*Problem statement*
Print the records below exactly, with no pictures.
---------- Extracted material ----------
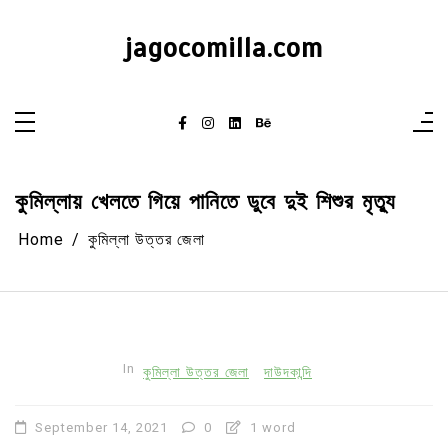
Skip
to
content
jagocomilla.com
কুমিল্লায় খেলতে গিয়ে পানিতে ডুবে দুই শিশুর মৃত্যু
Home
কুমিল্লা উত্তর জেলা
In
কুমিল্লা উত্তর জেলা
দাউদকান্দি
September 14, 2021
0
1 word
----------
*Result for this task*
Skip
to
content
jagocomilla.com
কুমিল্লায় খেলতে গিয়ে পানিতে ডুবে দুই শিশুর মৃত্যু
Home
কুমিল্লা উত্তর জেলা
In
কুমিল্লা উত্তর জেলা
দাউদকান্দি
September 14, 2021
0
1 word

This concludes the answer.